The next 4 months we reached out to groups all around the country. We talked to engineering firms, college admissions counselors of top 50 universities, and we met high school students. We had our false starts and we learned our lessons along the way (yes, we have a database of all such lessons). But at the end of the day, BlueStamp emerged with some of the smartest high school minds around NYC/NJ/Staten Island.
However, the real work starts on 6/27. The students have all picked their projects and are now diligently researching exactly how they’re going to build them. It won’t be easy for them, and perhaps not even for us. But that’s what we wanted. We wanted a challenge, and we wanted to make our students think, persevere, and accomplish something above and beyond what they could imagine just a few short months ago. We want them to hustle and then look up when its all over and enjoy the view. The truth is, we have no way of knowing how successful our students will be. But if sweat and determination are any indication, this could be one magnificent view.
In speaking with a friend who is a local principal today I was pointed to the extraordinary TED talks given by Sir Ken Robinson. The first one in 2006 was about how he thinks the current education system prioritizes the fundamentals leaving creativity to wither. While engineering is not as affected by this as the arts, it is still very much a problem. A curriculum is prioritized, and the soldering iron gets left as an afterthought. BSE will give students with an interest the means to pick up the experience from high school.
His second talk was filmed in February of this year. In this piece he talks about the linearity of the education path that our system currently sets fourth for our students. I’d like to draw particular attention to the fact that only in the last 2 years of college even remotely resembles what the actual job will entail. Why not give students with an interest the experience to make career choices before they step on the path?

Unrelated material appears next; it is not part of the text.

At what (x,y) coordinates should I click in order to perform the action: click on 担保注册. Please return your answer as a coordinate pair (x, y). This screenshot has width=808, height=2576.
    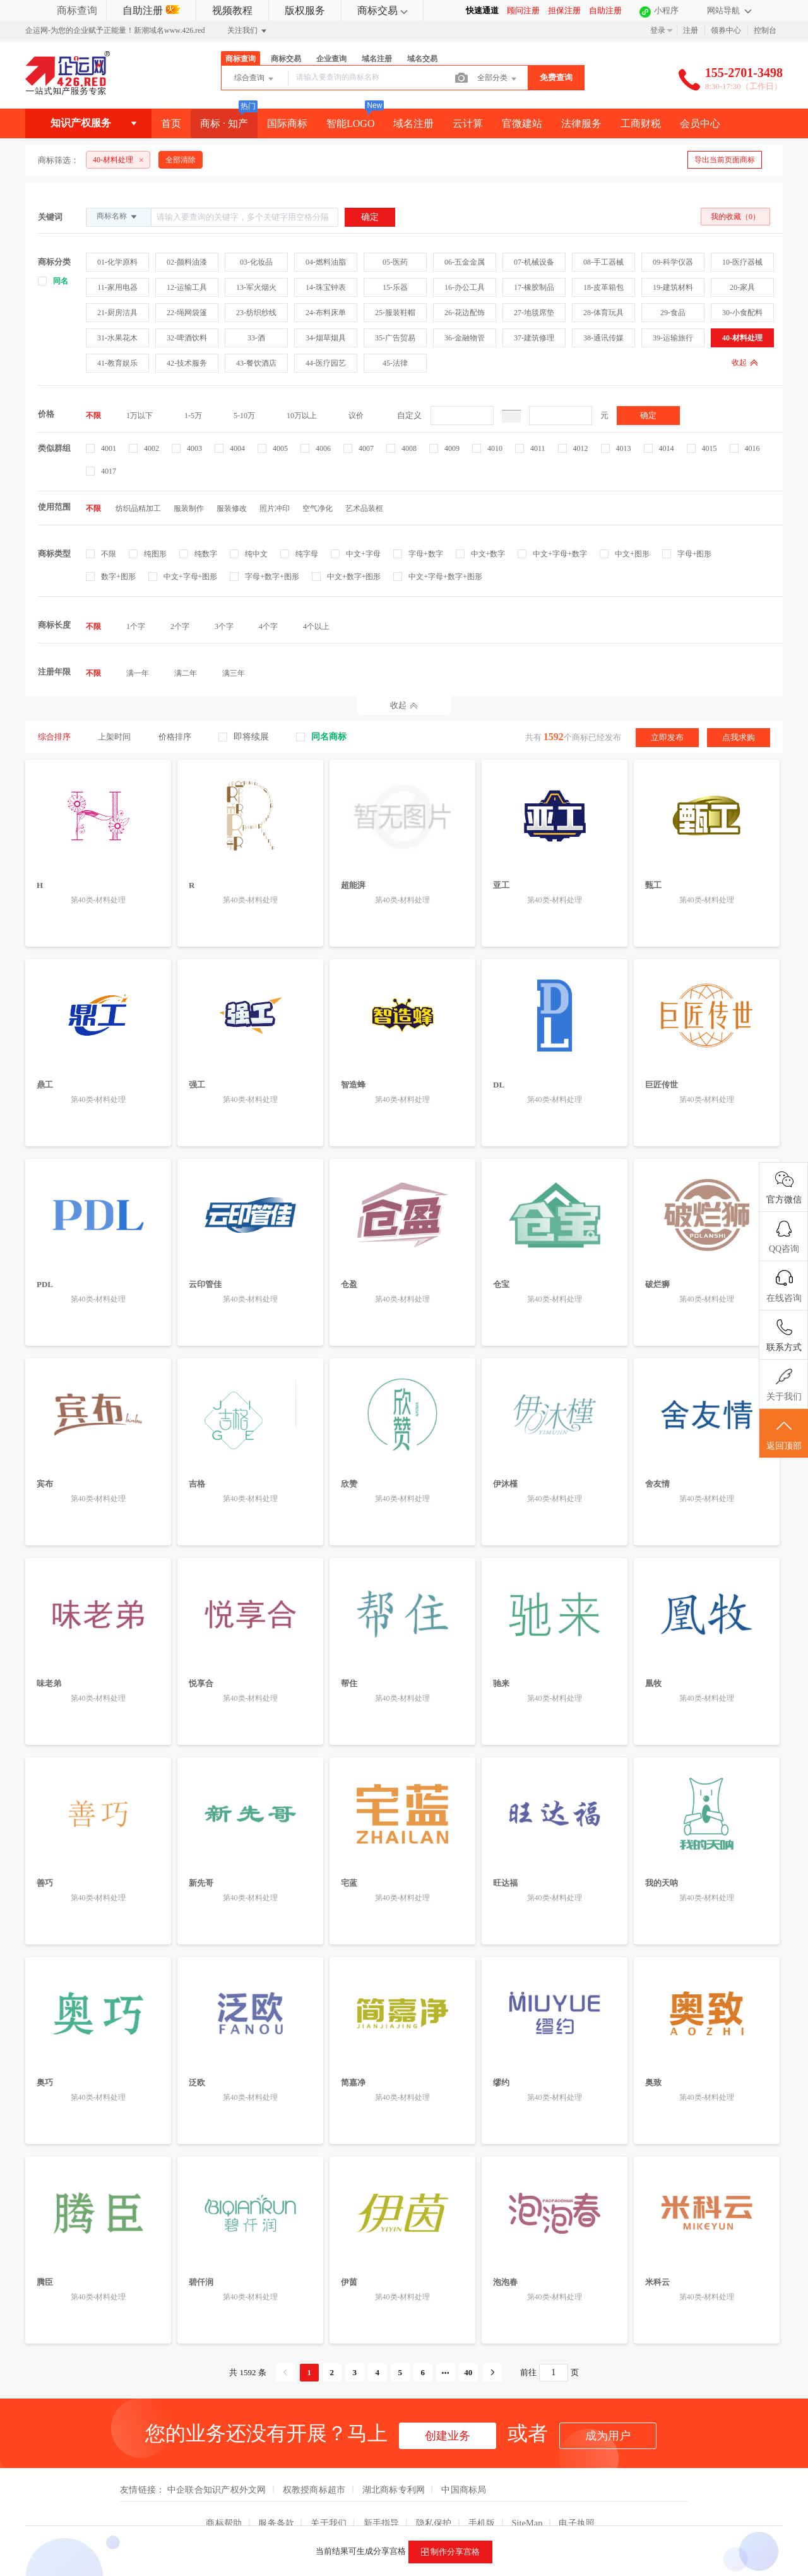     Looking at the image, I should click on (564, 10).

Sir Ken also speaks to how passion changes the rules of time. Time passes differently when a passionate endeavor is undertaken. It takes thousands of hours in high school, college, and even during the first couple years of work to become proficient at designing things. Some students might find a 1 hour lecture very difficult, but a 5 hour build session absolutely riveting. Both methods teach engineering, so why not give students the opportunity to learn through the latter? It isn’t a replacement, but it can be a remarkable supplement.